▸ **Task brief**: Below are records with pictures. Reproduce exactly the lines from the line with "من يوم الأحد الى يوم الخميس" to the line with "позволит легко и", inclusive, and leave each picture out.
-- Provided entries follows --
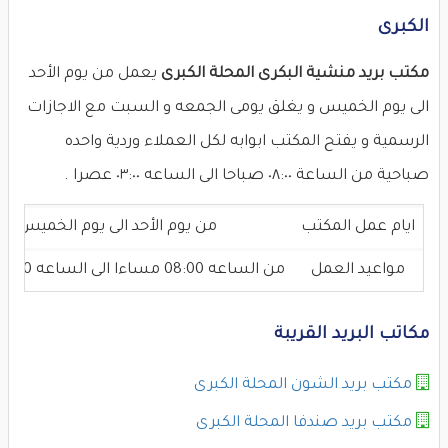
الكبرى
مكتب بريد منشية البكرى المحلة الكبرى
يعمل من يوم الأحد
الى يوم الخميس و يغلق يومى الجمعه و السبت مع الاجازات
الرسمية و يفتح المكتب ابوابه لكل العملاء وردية واحده
صباحية من الساعة ٠٨:٠٠ صباحا الى الساعه ٠٣:٠٠ عصرا .
ايام عمل المكتب
من يوم الأحد الى يوم الخميس
مواعيد العمل
من الساعه 08:00 مساءا الى الساعه 03:00 عصرا
مكاتب البريد القريبة
مكتب بريد الشون المحلة الكبرى
مكتب بريد صندفا المحلة الكبرى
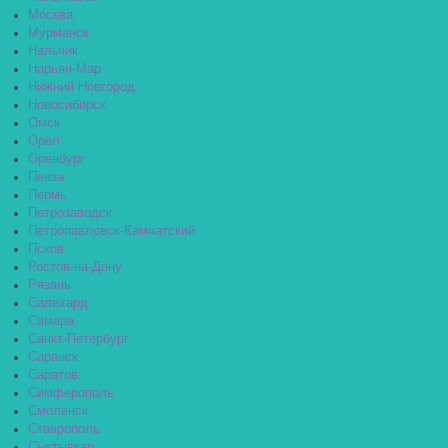
Москва
Мурманск
Нальчик
Нарьян-Мар
Нижний Новгород
Новосибирск
Омск
Орёл
Оренбург
Пенза
Пермь
Петрозаводск
Петропавловск-Камчатский
Псков
Ростов-на-Дону
Рязань
Салехард
Самара
Санкт-Петербург
Саранск
Саратов
Симферополь
Смоленск
Ставрополь
Сыктывкар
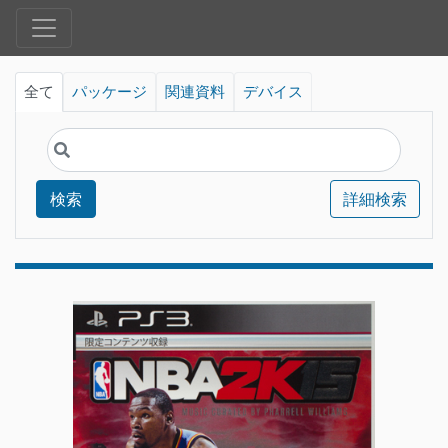
全て
パッケージ
関連資料
デバイス
検索
詳細検索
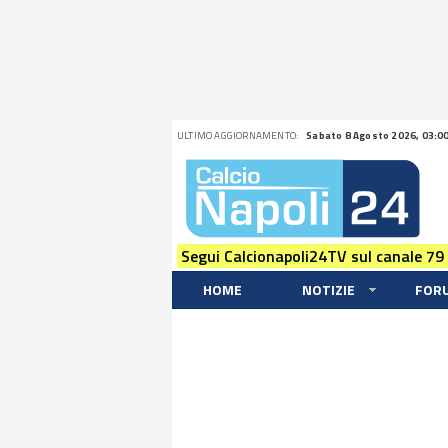
ULTIMO AGGIORNAMENTO:
Sabato 8 Agosto 2026, 03:0
Segui Calcionapoli24TV sul canale 79
HOME
NOTIZIE
FOR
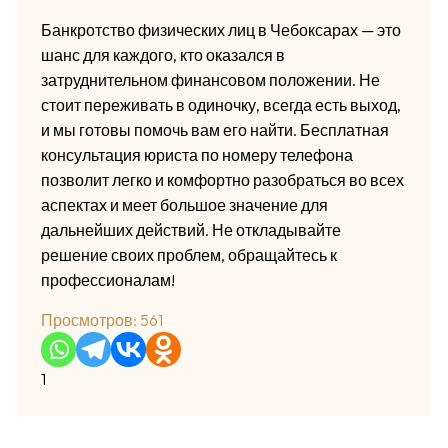
Банкротство физических лиц в Чебоксарах — это
шанс для каждого, кто оказался в
затруднительном финансовом положении. Не
стоит переживать в одиночку, всегда есть выход,
и мы готовы помочь вам его найти. Бесплатная
консультация юриста по номеру телефона
позволит легко и комфортно разобраться во всех
аспектах и меет большое значение для
дальнейших действий. Не откладывайте
решение своих проблем, обращайтесь к
профессионалам!
Просмотров:
561
1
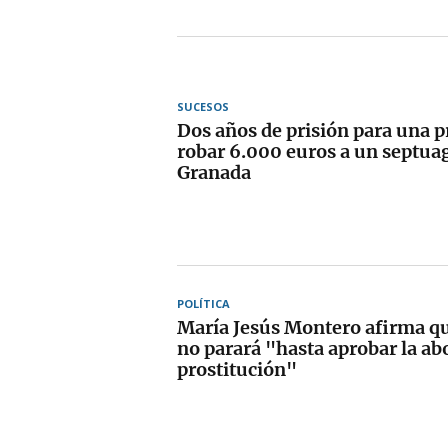
SUCESOS
Dos años de prisión para una p
robar 6.000 euros a un septua
Granada
POLÍTICA
María Jesús Montero afirma qu
no parará "hasta aprobar la abo
prostitución"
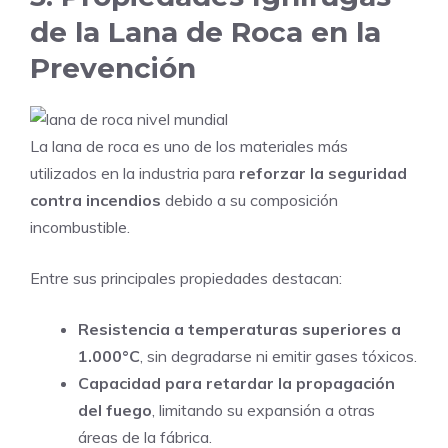
de la Lana de Roca en la
Prevención
La lana de roca es uno de los materiales más
utilizados en la industria para
reforzar la seguridad
contra incendios
debido a su composición
incombustible.
Entre sus principales propiedades destacan:
Resistencia a temperaturas superiores a
1.000°C
, sin degradarse ni emitir gases tóxicos.
Capacidad para retardar la propagación
del fuego
, limitando su expansión a otras
áreas de la fábrica.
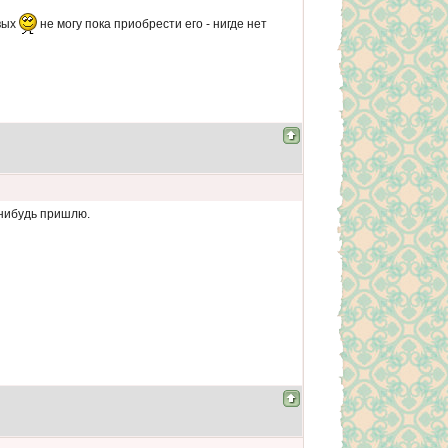
вых
не могу пока приобрести его - нигде нет
-нибудь пришлю.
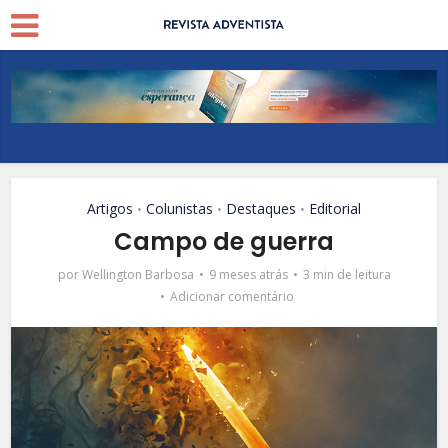
Artigos
Colunistas
Destaques
Editorial
•
•
•
Campo de guerra
por
Wellington Barbosa
9 meses atrás
3 min de leitura
Adicionar comentário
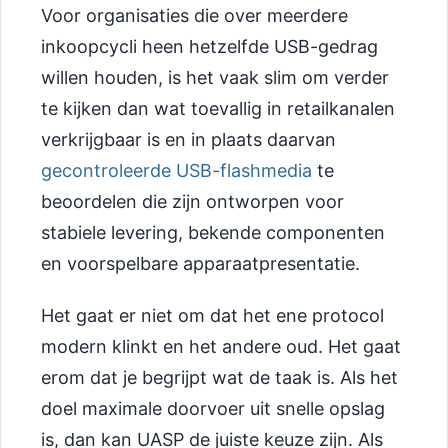
Voor organisaties die over meerdere
inkoopcycli heen hetzelfde USB-gedrag
willen houden, is het vaak slim om verder
te kijken dan wat toevallig in retailkanalen
verkrijgbaar is en in plaats daarvan
gecontroleerde USB-flashmedia
te
beoordelen die zijn ontworpen voor
stabiele levering, bekende componenten
en voorspelbare apparaatpresentatie.
Het gaat er niet om dat het ene protocol
modern klinkt en het andere oud. Het gaat
erom dat je begrijpt wat de taak is. Als het
doel maximale doorvoer uit snelle opslag
is, dan kan UASP de juiste keuze zijn. Als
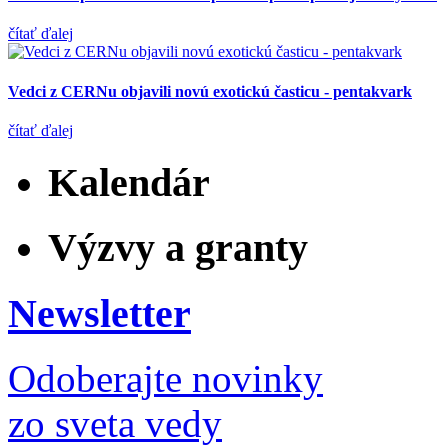
čítať ďalej
Vedci z CERNu objavili novú exotickú časticu - pentakvark
čítať ďalej
Kalendár
Výzvy a granty
Newsletter
Odoberajte novinky
zo sveta vedy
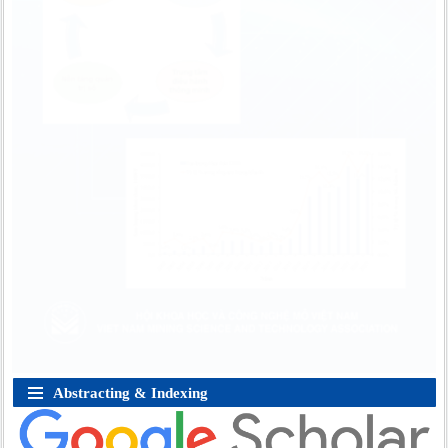
Abstracting & Indexing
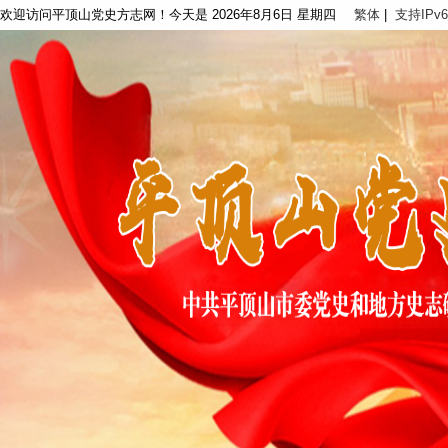
欢迎访问平顶山党史方志网！今天是
2026年8月6日 星期四
繁体
|
支持IPv6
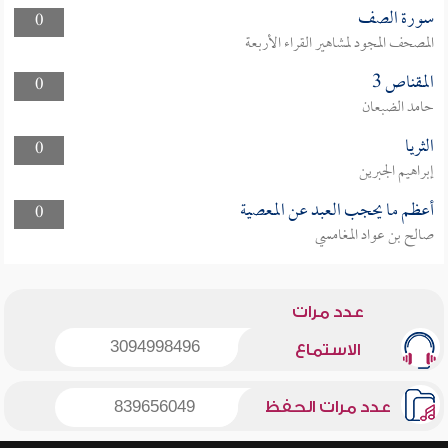
سورة الصف
0
المصحف المجود لمشاهير القراء الأربعة
المقناص 3
0
حامد الضبعان
الثريا
0
إبراهيم الجبرين
أعظم ما يحجب العبد عن المعصية
0
صالح بن عواد المغامسي
عدد مرات
3094998496
الاستماع
عدد مرات الحفظ
839656049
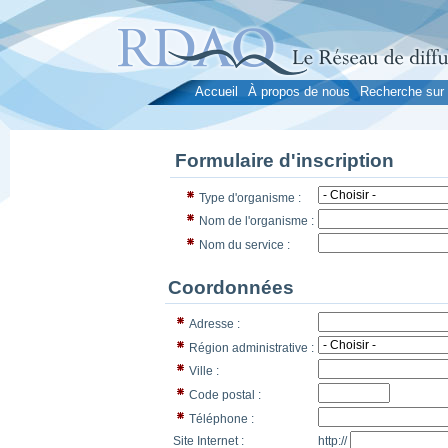
Accueil
À propos de nous
Recherche sur 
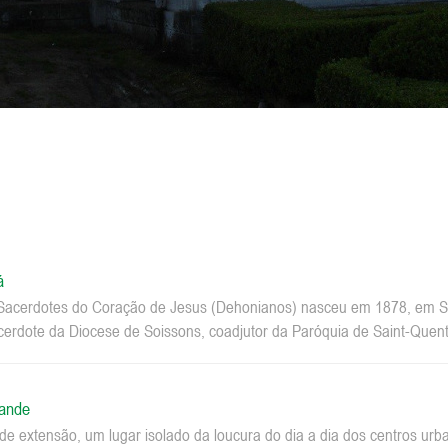
á
acerdotes do Coração de Jesus (Dehonianos) nasceu em 1878, em Sa
erdote da Diocese de Soissons, coadjutor da Paróquia de Saint-Quenti
rande
e extensão, um lugar isolado da loucura do dia a dia dos centros u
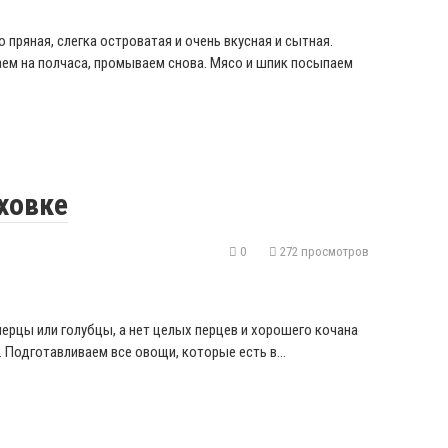
пряная, слегка островатая и очень вкусная и сытная.
ем на полчаса, промываем снова. Мясо и шпик посыпаем
ховке
0
272 просмотров
ерцы или голубцы, а нет целых перцев и хорошего кочана
. Подготавливаем все овощи, которые есть в…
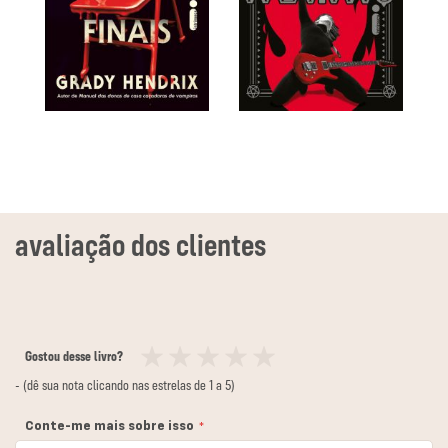
Gostou desse livro?
1
2
3
4
5
- (dê sua nota clicando nas estrelas de 1 a 5)
estrela
estrelas
estrelas
estrelas
estrelas
Conte-me mais sobre isso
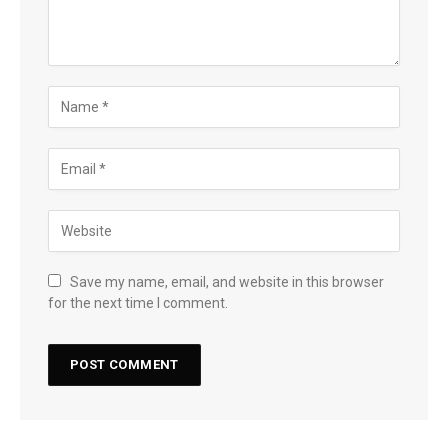
Save my name, email, and website in this browser
for the next time I comment.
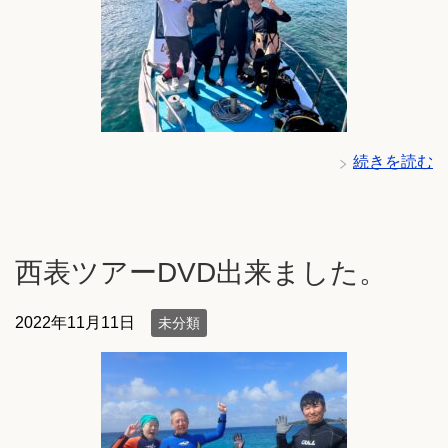
続きを読む
西表ツアーDVD出来ました。
2022年11月11日
未分類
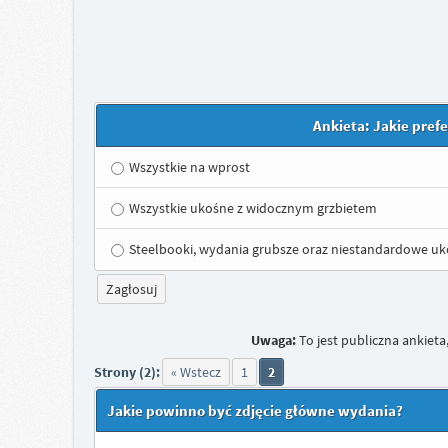
Ankieta: Jakie pref
Wszystkie na wprost
Wszystkie ukośne z widocznym grzbietem
Steelbooki, wydania grubsze oraz niestandardowe uk
Uwaga:
To jest publiczna ankiet
Strony (2):
« Wstecz
1
2
Jakie powinno być zdjęcie główne wydania?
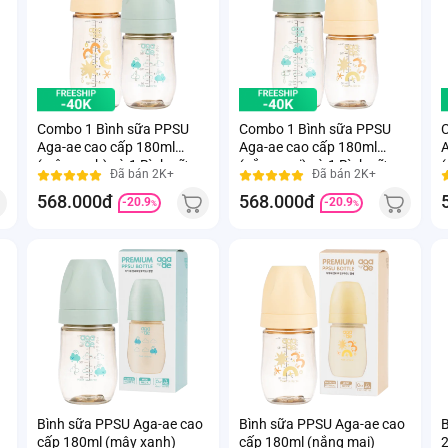
Combo 1 Bình sữa PPSU
Combo 1 Bình sữa PPSU
C
Aga-ae cao cấp 180ml
Aga-ae cao cấp 180ml
A
(mây xanh) và 1 Bình sữa
(nắng mai) và 1 Bình sữa
(
Đã bán 2K+
Đã bán 2K+
PPSU Aga-ae cao cấp
PPSU Aga-ae cao cấp
568.000đ
568.000đ
270ml (nắng mai)
270ml (mây xanh)
-20.9
-20.9
%
%
Bình sữa PPSU Aga-ae cao
Bình sữa PPSU Aga-ae cao
B
cấp 180ml (mây xanh)
cấp 180ml (nắng mai)
2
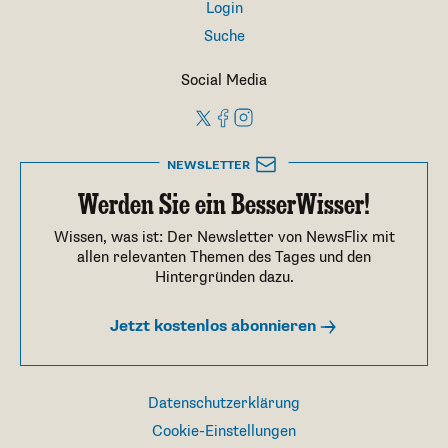
Login
Suche
Social Media
NEWSLETTER
Werden Sie ein BesserWisser!
Wissen, was ist: Der Newsletter von NewsFlix mit
allen relevanten Themen des Tages und den
Hintergründen dazu.
Jetzt kostenlos abonnieren
Datenschutzerklärung
Cookie-Einstellungen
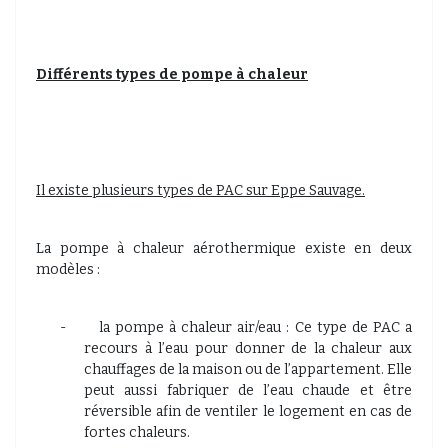
Différents types de pompe à chaleur
Il existe plusieurs types de PAC sur Eppe Sauvage.
La pompe à chaleur aérothermique existe en deux
modèles :
-
la pompe à chaleur air/eau : Ce type de PAC a
recours à l’eau pour donner de la chaleur aux
chauffages de la maison ou de l’appartement. Elle
peut aussi fabriquer de l’eau chaude et être
réversible afin de ventiler le logement en cas de
fortes chaleurs.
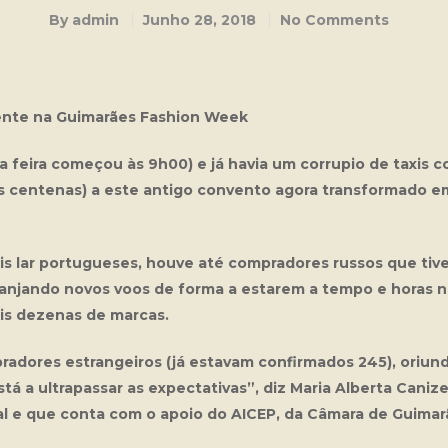
By
admin
Junho 28, 2018
No Comments
cente na Guimarães Fashion Week
a feira começou às 9h00) e já havia um corrupio de taxis 
ês centenas) a este antigo convento agora transformado em
is lar portugueses, houve até compradores russos que tiv
ranjando novos voos de forma a estarem a tempo e horas 
is dezenas de marcas.
radores estrangeiros (já estavam confirmados 245), oriund
á a ultrapassar as expectativas”, diz Maria Alberta Canizes
l e que conta com o apoio do AICEP, da Câmara de Guimar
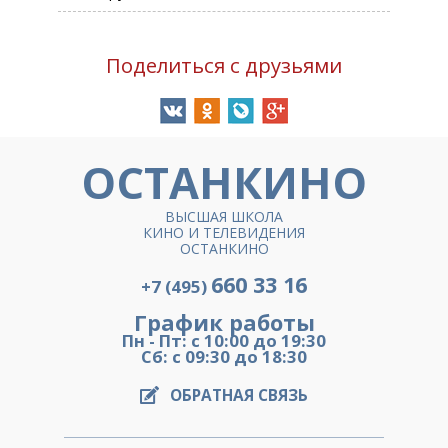
Поделиться с друзьями
ОСТАНКИНО
ВЫСШАЯ ШКОЛА
КИНО И ТЕЛЕВИДЕНИЯ
ОСТАНКИНО
660 33 16
+7 (495)
График работы
Пн - Пт: с 10:00 до 19:30
Сб: с 09:30 до 18:30
ОБРАТНАЯ СВЯЗЬ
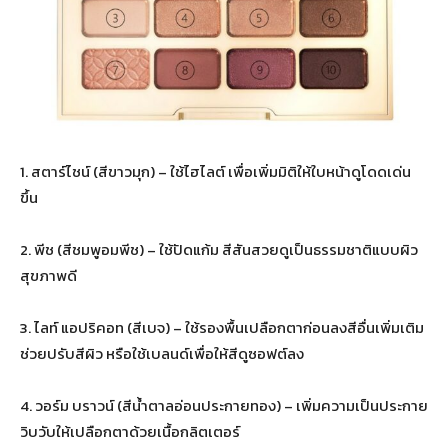
1. สตาร์ไชน์ (สีขาวมุก) – ใช้ไฮไลต์ เพื่อเพิ่มมิติให้ใบหน้าดูโดดเด่น
ขึ้น
2. พีช (สีชมพูอมพีช) – ใช้ปัดแก้ม สีสันสวยดูเป็นธรรมชาติแบบผิว
สุขภาพดี
3. ไลท์ แอปริคอท (สีเบจ) – ใช้รองพื้นเปลือกตาก่อนลงสีอื่นเพิ่มเติม
ช่วยปรับสีผิว หรือใช้เบลนด์เพื่อให้สีดูซอฟต์ลง
4. วอร์ม บราวน์ (สีน้ำตาลอ่อนประกายทอง) – เพิ่มความเป็นประกาย
วิบวับให้เปลือกตาด้วยเนื้อกลิตเตอร์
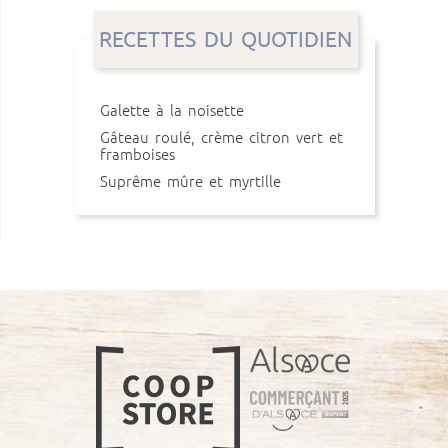
RECETTES DU QUOTIDIEN
Galette à la noisette
Gâteau roulé, crème citron vert et
framboises
Suprême mûre et myrtille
-- Provided entries concluded --
▸ **Finished task**:
من يوم الأحد الى يوم الخميس
مواعيد العمل
من الساعه 08:00 مساءا الى الساعه 03:00 عصرا
مكاتب البريد القريبة
مكتب بريد الشون المحلة الكبرى
مكتب بريد صندفا المحلة الكبرى
Москва
Мурманск
Нальчик
Нарьян-Мар
Нижний Новгород
Новосибирск
Омск
Орёл
Оренбург
Пенза
Пермь
Петрозаводск
Петропавловск-Камчатский
Псков
Ростов-на-Дону
Рязань
Салехард
Самара
Санкт-Петербург
Саранск
Саратов
Симферополь
Смоленск
Ставрополь
Сыктывкар
全て
パッケージ
関連資料
デバイス
検索
詳細検索
ULTIMO AGGIORNAMENTO:
Sabato 8 Agosto 2026, 03:0
Segui Calcionapoli24TV sul canale 79
HOME
NOTIZIE
FOR
Банкротство физических лиц в Чебоксарах — это
шанс для каждого, кто оказался в
затруднительном финансовом положении. Не
стоит переживать в одиночку, всегда есть выход,
и мы готовы помочь вам его найти. Бесплатная
консультация юриста по номеру телефона
позволит легко и комфортно разобраться во всех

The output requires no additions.